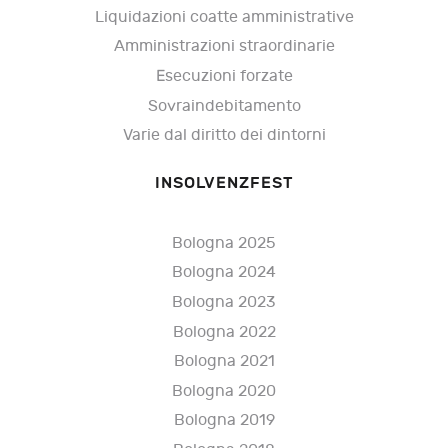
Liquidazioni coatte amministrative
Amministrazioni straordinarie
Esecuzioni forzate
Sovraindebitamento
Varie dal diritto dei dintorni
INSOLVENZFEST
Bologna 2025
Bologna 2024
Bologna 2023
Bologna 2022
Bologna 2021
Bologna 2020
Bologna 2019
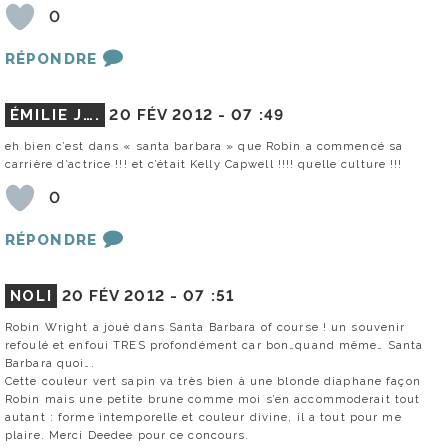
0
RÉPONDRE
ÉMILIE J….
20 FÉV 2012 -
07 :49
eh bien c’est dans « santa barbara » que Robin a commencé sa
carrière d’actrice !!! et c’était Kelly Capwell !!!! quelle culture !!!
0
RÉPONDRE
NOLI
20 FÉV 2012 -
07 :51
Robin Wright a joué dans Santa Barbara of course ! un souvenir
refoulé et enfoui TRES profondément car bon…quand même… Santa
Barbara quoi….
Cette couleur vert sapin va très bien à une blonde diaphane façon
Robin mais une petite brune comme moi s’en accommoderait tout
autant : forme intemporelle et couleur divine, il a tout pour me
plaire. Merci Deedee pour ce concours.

== Work order ==
Could you write out the whole listing exactly, skipping every picture?

== The completed task ==
Liquidazioni coatte amministrative
Amministrazioni straordinarie
Esecuzioni forzate
Sovraindebitamento
Varie dal diritto dei dintorni
INSOLVENZFEST
Bologna 2025
Bologna 2024
Bologna 2023
Bologna 2022
Bologna 2021
Bologna 2020
Bologna 2019
0
RÉPONDRE
ÉMILIE J….
20 FÉV 2012 -
07 :49
eh bien c’est dans « santa barbara » que Robin a commencé sa
carrière d’actrice !!! et c’était Kelly Capwell !!!! quelle culture !!!
0
RÉPONDRE
NOLI
20 FÉV 2012 -
07 :51
Robin Wright a joué dans Santa Barbara of course ! un souvenir
refoulé et enfoui TRES profondément car bon…quand même… Santa
Barbara quoi….
Cette couleur vert sapin va très bien à une blonde diaphane façon
Robin mais une petite brune comme moi s’en accommoderait tout
autant : forme intemporelle et couleur divine, il a tout pour me
plaire. Merci Deedee pour ce concours.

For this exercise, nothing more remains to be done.